[Lustre-discuss] GlusterFS and Lustre

laytonjb at charter.net laytonjb at charter.net
Wed Apr 30 07:50:22 PDT 2008


---- Craig Tierney <Craig.Tierney at noaa.gov> wrote: 
> rishi pathak wrote:
> > I came across this www.gluster.org <http://www.gluster.org>
> > Has any one tried it .
> > Is it a true parallel file system allowing concurrent read and write to 
> > a file by many  processes.
> > Will it be suitable for HPC applications.
> > 
> > 
> 
> I wouldn't call GlusterFS a parallel filesystem in the same way I would
> refer to Lustre or PVFS. GlusterFS is a distributed filesystem,
> where complete files are contained on one of multiple servers. 

This isn't quite accurate. Depending upon the translators you use, the files
can be stripped across servers.
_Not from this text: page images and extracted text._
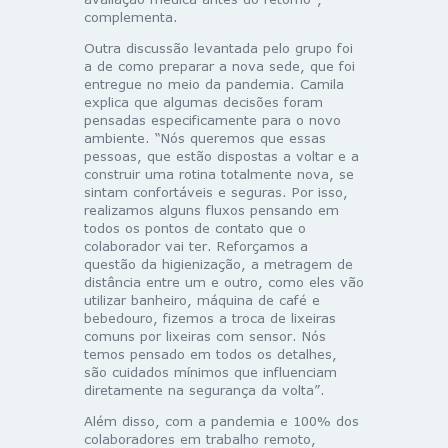
complementa.
Outra discussão levantada pelo grupo foi
a de como preparar a nova sede, que foi
entregue no meio da pandemia. Camila
explica que algumas decisões foram
pensadas especificamente para o novo
ambiente. “Nós queremos que essas
pessoas, que estão dispostas a voltar e a
construir uma rotina totalmente nova, se
sintam confortáveis e seguras. Por isso,
realizamos alguns fluxos pensando em
todos os pontos de contato que o
colaborador vai ter. Reforçamos a
questão da higienização, a metragem de
distância entre um e outro, como eles vão
utilizar banheiro, máquina de café e
bebedouro, fizemos a troca de lixeiras
comuns por lixeiras com sensor. Nós
temos pensado em todos os detalhes,
são cuidados mínimos que influenciam
diretamente na segurança da volta”.
Além disso, com a pandemia e 100% dos
colaboradores em trabalho remoto,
For clusters it is almost always the case that
the files will be stripped.

> striping, even they say striping for their implementation is bad 
> (http://www.gluster.org/docs/index.php/GlusterFS_FAQ#Why_is_striping_bad.3F).
> Because of GlusterFS's modular architecture it was easy for them to implement.
> They do have MPI-IO support on their roadmap, so maybe they are planning to work around
> the issues described in the link above in user space.
> 
> GlusterFS is much more like Ibrix or Netapp/GX than Lustre.  It seems best as a distributed NFS
> replacement.  In my minimal testing, performance scales linearly as you add data servers.
> Metadata performance is reasonable (by feel, not by actual measurements).

One of the design ideas behind GlusterFS is that it doesn't have a metadata
server. So i'm not sure what you were measuring. It may have been the
metadata performance for the underlying file system rather than GlusterFS.

I haven't tested it yet, but it has some interesting ideas (all in user-space so
there are no kernel mods to worry about, no metadata server, stackable
translators for tuning performance).